Although
I’d always dreamed of living somewhere outside the U.S., until I met Cynthia
short trips into Canada and Mexico were as far as I’d made it. She, on the
other hand, grew up the daughter of a guy in the ahl bidness and had lived all over the world. In 1970 I passed up a free trip to
southeast Asia and, except for the possibility of being blown to smithereens,
had always felt like I missed something.
I
was an FBI agent for 20 years and saw a lot of the United States, including a
few places I could have skipped. But I always liked being on the road and
seeing things I’d never seen. So, not surprisingly, I married someone also
infected with wanderlust who decided to take me across the ocean. The first
couple of trips were to the UK and Italy but Cynthia kept bugging me about
going to France, which I resisted probably because I believed a lot of the same
bullshit about the French that most Americans seem to. I can’t think of another
place that provokes such strong reactions, at least amongst the flag-waving
types. Of course, now that I know it pisses those people off I’m not doing much
to disabuse them of the idea I could be some kind of closet socialist.

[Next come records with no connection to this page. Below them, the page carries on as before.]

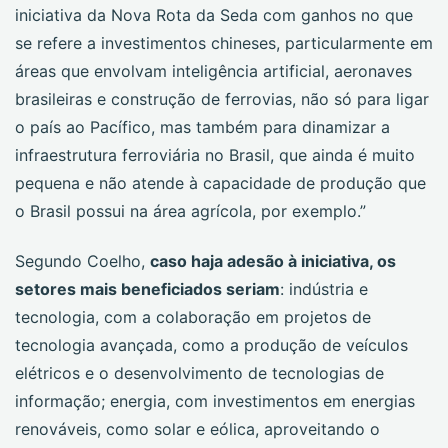
iniciativa da Nova Rota da Seda com ganhos no que
se refere a investimentos chineses, particularmente em
áreas que envolvam inteligência artificial, aeronaves
brasileiras e construção de ferrovias, não só para ligar
o país ao Pacífico, mas também para dinamizar a
infraestrutura ferroviária no Brasil, que ainda é muito
pequena e não atende à capacidade de produção que
o Brasil possui na área agrícola, por exemplo.”
Segundo Coelho,
caso haja adesão à iniciativa, os
setores mais beneficiados seriam
: indústria e
tecnologia, com a colaboração em projetos de
tecnologia avançada, como a produção de veículos
elétricos e o desenvolvimento de tecnologias de
informação; energia, com investimentos em energias
renováveis, como solar e eólica, aproveitando o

In telling others of our plans, one
of the most surprising reactions has been the number of
people who ask, “Have you ever been there before?” I’m not sure how to respond
to this – “Holy shit, I hadn’t thought of that?” “Now, you mention it, no. Gee,
thanks, we nearly spent our life savings on a whim!” So I just smile and say,
“Yes, a couple of times.”
This
was not a simple decision. The first time we visited France, it was the result
of my having bought the trip as a Christmas present for Cynthia. As I said, I
had no more desire to see France than the next xenophobe but from the first few
hours in Paris, I knew this place was for me. I can’t entirely explain it but
despite the fact I can’t understand a word anyone says, I never felt out of
place. And when we sat down in a café with all seats facing the street, that
clinched for me. I just sat there drinking in the tourist fashion show, like
Swedes wearing clothes it looked like they found and, on a cool day, Brits in
sweaters and trousers that were in style when Harold Macmillan was prime
minister.
Coming
home we always said the same thing, “What if we just sold everything and moved
here”, followed immediately, from me at least, with a “Yeah, right.” Besides, as long as my mother was
alive, I never wanted to be that far away from her. Needless to say, we were
close, but when she died last year at the age of 93, the last thing keeping me
here disappeared. We did home exchanges to Paris and Bordeaux in July of 2011
and when we came back, that was it. We started making plans to move.
Ethnically
speaking, I’m half German, a quarter Swede and ¼ French. My great-grandfather,
Auguste Durand, came here sometime in the late 19th century to mine
coal. Makes you wonder how shitty a French coal mine must have been if crossing
the Atlantic to work in an American one represented upward mobility. So maybe there’s some genetic
connection. All I know is I’ve always felt like I could belong over there. We’ll
see.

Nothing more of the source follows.